Additionally, Goja can raise other types of exceptions, such as *goja.StackOverflowError, *goja.InterruptedError, and *goja.CompilerSyntaxError, which correspond to specific issues related to the interpreter. These exceptions can be useful to handle and report, especially when dealing with clients that execute JavaScript code.

# Sandbox User Code with a Pool of VMs

While developing my application, I noticed that initializing the VM took a significant amount of time. Each VM required global modules that needed to be available to the user at runtime. Go provides sync.Pool to help reuse objects, making it a perfect fit for my use case to avoid the overhead of heavy initialization.

Here’s an example of a pool of Goja VMs:

package main

import (
	"fmt"
	"sync"

	"github.com/dop251/goja"
)

var vmPool = sync.Pool{
	New: func() interface{} {
		vm := goja.New()

		// Define a global function available in every VM
		vm.Set("add", func(a, b int) int {
			return a + b
		})

		// ... other global values set ...

		return vm
	},
}

func main() {
	vm := vmPool.Get().(*goja.Runtime)
	// Put the VM back into the pool for reuse
	defer vmPool.Put(vm)

	script := `
		const result = add(5, 10);
		result;
	`

	value, err := vm.RunString(script)
	if err != nil {
		panic(err)
	}

	fmt.Println("Result:", value.Export())
	// Result: 15
}

Since sync.Pool is well-documented, let’s focus on the JavaScript runtime. In this example, the user declares a variable result, and its value is returned. However, we encounter a limitation: the VM cannot be reused as is.

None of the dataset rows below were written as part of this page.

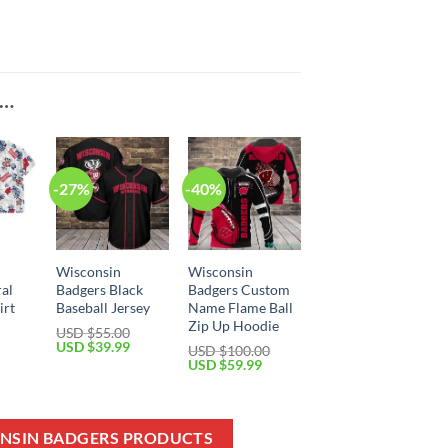
E…
-27%
-40%
Wisconsin
Wisconsin
ral
Badgers Black
Badgers Custom
irt
Baseball Jersey
Name Flame Ball
Zip Up Hoodie
USD $
55.00
Current
Original
Current
USD $
39.99
USD $
100.00
price
price
price
Original
Current
USD $
59.99
is:
was:
is:
price
price
USD
USD
USD
was:
is:
$39.99.
$55.00.
$39.99.
USD
USD
$100.00.
$59.99.
ONSIN BADGERS PRODUCTS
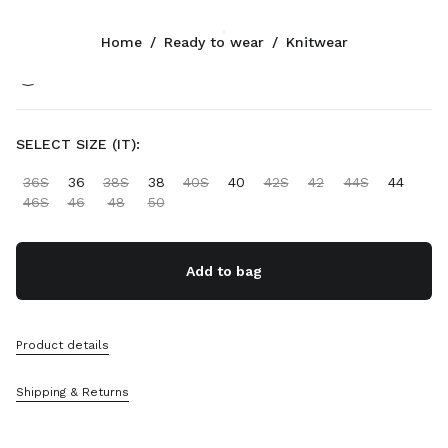
Color:
Cocoa Brown/White
Home
/
Ready to wear
/
Knitwear
Follow Us facebook
Follow Us instagram
Follow Us twitter
Follow Us youtube
Follow Us tiktok
Follow Us snapchat
CONTACTS
SELECT SIZE (IT):
+30 21 119 84 976
36S
36
38S
38
40S
40
42S
42
44S
44
Write Us On WhatsApp
46S
46
48
50
Contacts
Store Locator
Sitemap
Add to bag
SUPPORT
Product details
Miu Miu Services
Track Your Order
Shipping & Returns
FAQs
Returns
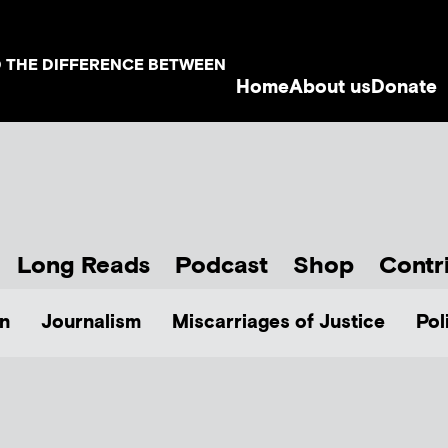
D THE DIFFERENCE BETWEEN
Home
About us
Donate
Long Reads
Podcast
Shop
Contr
n
Journalism
Miscarriages of Justice
Pol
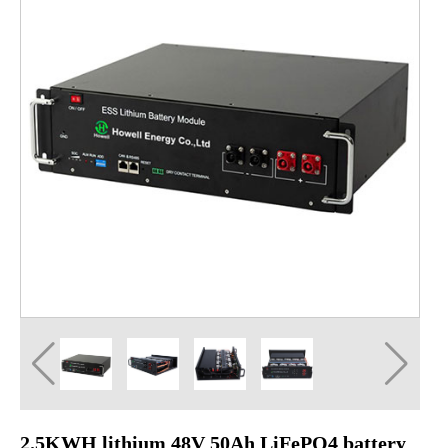
2.5KWH lithium 48V 50Ah LiFePO4 battery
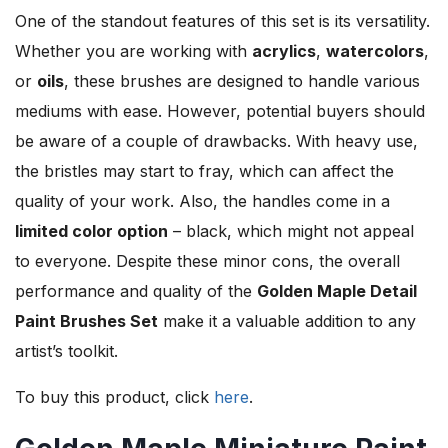
One of the standout features of this set is its versatility.
Whether you are working with
acrylics
,
watercolors
,
or
oils
, these brushes are designed to handle various
mediums with ease. However, potential buyers should
be aware of a couple of drawbacks. With heavy use,
the bristles may start to fray, which can affect the
quality of your work. Also, the handles come in a
limited color option
– black, which might not appeal
to everyone. Despite these minor cons, the overall
performance and quality of the
Golden Maple Detail
Paint Brushes Set
make it a valuable addition to any
artist’s toolkit.
To buy this product, click
here
.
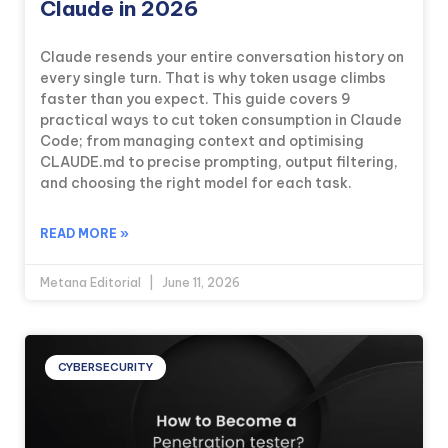
Claude in 2026
Claude resends your entire conversation history on
every single turn. That is why token usage climbs
faster than you expect. This guide covers 9
practical ways to cut token consumption in Claude
Code; from managing context and optimising
CLAUDE.md to precise prompting, output filtering,
and choosing the right model for each task.
READ MORE »
Metana Editorial
June 11, 2026
CYBERSECURITY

The global namespace has been polluted with the variable result. If I rerun the same code with the same pool, I receive the following error: SyntaxError: Identifier 'result' has already been declared at <eval>:1:1(0). There is a GitHub issue that recommends clearing the value of result each time. However, I found this pattern impractical due to the added complexity when dealing with user-provided code.

Until now, the examples I’ve given have been demonstrations of predefined code. My application, however, allows users to provide their own code to run within the Goja runtime. This required some experimentation, exploration, and the adoption of patterns to avoid the “already declared” error.

value, err := vm.RunString("(function() {" + userCode + "})()")
if err != nil {
	panic(err)
}

The final solution for sandboxing user code involves executing the userCode within an anonymous function in its own scope. Since the function isn’t named, it isn’t assigned globally, and therefore doesn’t require cleanup. After some benchmark testing, I confirmed that garbage collection effectively cleans it up as well.

# Conclusion

I’ve unlocked a flexible and efficient way to handle complex scripting tasks without sacrificing performance. This approach significantly reduces the time spent on cumbersome tasks, giving you more time to focus on other important aspects, and enhances the overall user experience by providing a seamless and responsive scripting environment.

My experience with the nuances of Goja helps you get started quickly!